Philippines slaps terrorist label on political arm of banned communist party

The terrorist tag on the National Democratic Front of the Philippines is unprecedented. The group has operated as the overground political arm of the banned communist party, and was involved in the peace process with the Duterte government

July 22, 2021 by Peoples Dispatch

As the Philippines government escalates conflict with the communist insurgents, the country’s controversial Anti-Terrorism Council (ATC) has designated the National Democratic Front of the Philippines (NDF or NDFP) as a “terrorist” organization. The NDF is the overground political arm of the banned Communist Party of the Philippines (CPP), largely led by surrendered or retired militants who have taken to peace advocacy and other peaceful political activities.

In a resolution dated June 23, published this week by the government, the ATC has deemed that NDF is an “integral and inseparable part” of the CPP, which is currently in an armed conflict with the government. The ATC was established under the highly controversial Anti-Terrorism Act (ATA) of 2020.

The NDF largely consists of several unarmed groups sympathetic to the CPP. It has for long functioned as the overground political arm of the banned communist party and consists of trade union, rights advocacy groups, students movements, and peace advocates. The ATC resolution alleged that the NDF “continue to lure and/or recruit people to join the NPA (New People’s Army, armed wing of the CPP),” a charge repeated by governments in the past but which remains unsubstantiated.

Responding to the move, the CPP strongly condemned the ATC for “acting as a stooge” of the National Task Force to End Local Communist Armed Conflict (NTF-ELCAC), an anti-insurgency agency established by president Rodrigo Duterte. The CPP also alleged the move to be part of the “schemes of Duterte to cling to power beyond 2022,” and an attempt to “draw away attention from the regime’s crimes against humanity.”

“The ATC designation of the NDFP was done with the manifest aim of further shutting all doors to peace negotiations as a means of resolving the roots of the civil war in the country,” the statement said, adding, “It is a devious attempt to overturn all past achievements attained through peace negotiations, including signed agreements covering human rights and international humanitarian law.”

The CPP added that “In the face of the unabated red-baiting against the legal democratic forces by the ATC officers themselves, it has now become only a matter of time that the ATC will designate social activists, peace advocates as well as the political opposition, as “terrorists” or complicit with terrorism.”

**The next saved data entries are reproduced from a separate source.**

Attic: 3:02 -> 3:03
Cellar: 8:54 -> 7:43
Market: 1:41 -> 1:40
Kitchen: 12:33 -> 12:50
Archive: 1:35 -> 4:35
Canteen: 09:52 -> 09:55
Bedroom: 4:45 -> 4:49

The NDF was the principal organization recognized in the now defunct peace process with the Philippines government which went on for decades, and was resumed in the early years of the Rodrigo Duterte presidency in Oslo, Norway.

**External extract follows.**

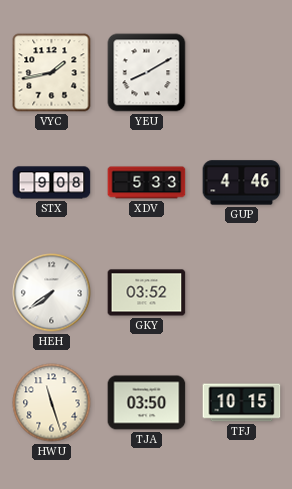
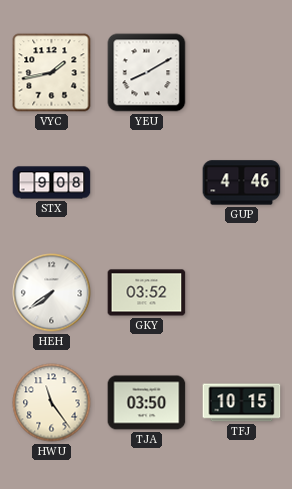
XDV: 5:33 -> none
HWU: 11:27 -> 11:24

The peace negotiations, which began under the presidency of Corazon Aquino in 1987, had come a long way, with successive governments and the communist rebels signing several crucial agreements including the Joint Agreement on Safety and Immunity Guarantee (JASIG) in 1995, which protected recognized peace consultants and negotiators, and the Comprehensive Agreement on Respect for Human Rights and International Law in 1998.

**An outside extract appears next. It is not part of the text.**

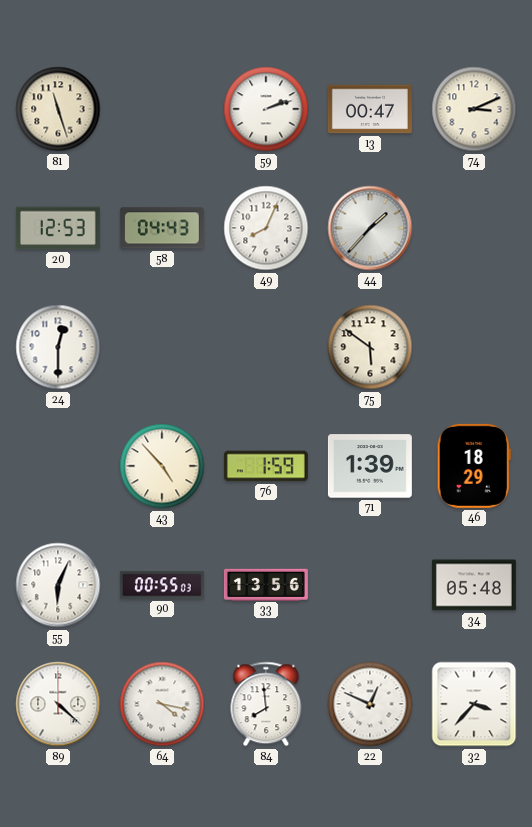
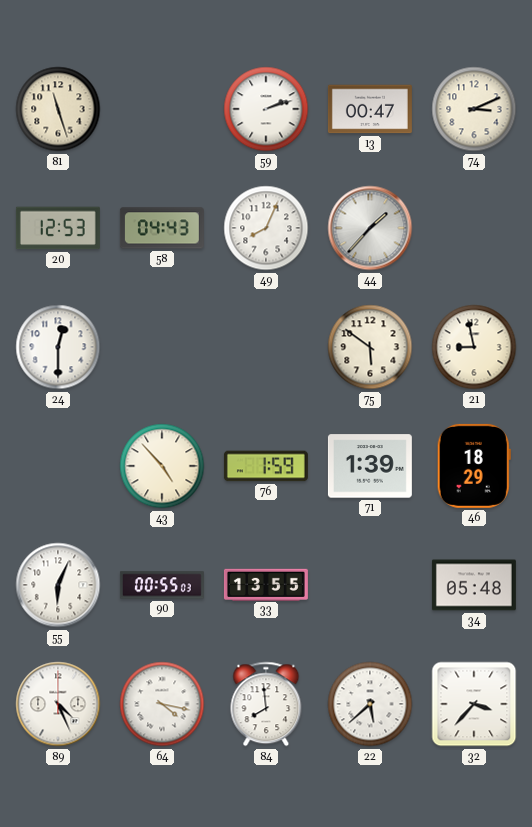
21: none -> 8:58
33: 13:56 -> 13:55
89: 4:22 -> 4:26
22: 12:49 -> 5:38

The government unilaterally withdrew from the peace negotiations in 2017 and officially declared a permanent end to the process in 2019 after talks on land redistribution and other socioeconomic measures failed to yield results.

Ever since, the government has disregarded international laws while cracking down on and red-tagging protected peace consultants of the NDF, leading to several arrests and even assassinations. This was also accompanied by resumption of the armed conflict, largely concentrated in the southern Philippines. The violence has been targeted at trade unionists, peasant organizers and rights groups.

Earlier this year, the ATC further escalated tensions with the communist group after they tagged prominent peace consultants as terrorists. 19 individuals, which included peace consultants of the NDF who were under arrest, were deemed as terrorists by the agency.

While peace negotiations had broken down under different governments before and the CPP and its armed guerilla have been designated as terrorists, the NDF continued to operate overground and JASIG-protected peace consultants were not targeted as militants or terrorists.

According to Bulatlat, families of these peace consultants have also complained of being targeted by the government, which froze their bank accounts and other very limited financial assets. These frozen financial assets included compensation money granted to the consultants and their families for human rights violations inflicted by the government.

While the NDF has nearly two weeks to challenge the terror tag in the courts, the government could still move ahead to freeze assets and funding of the organization until the court intervenes. The publishing of the ATC resolution also comes at a time when the Supreme Court is hearing petitions challenging the constitutionality of the ATA. The petitioners include those who have been later deemed as terrorists.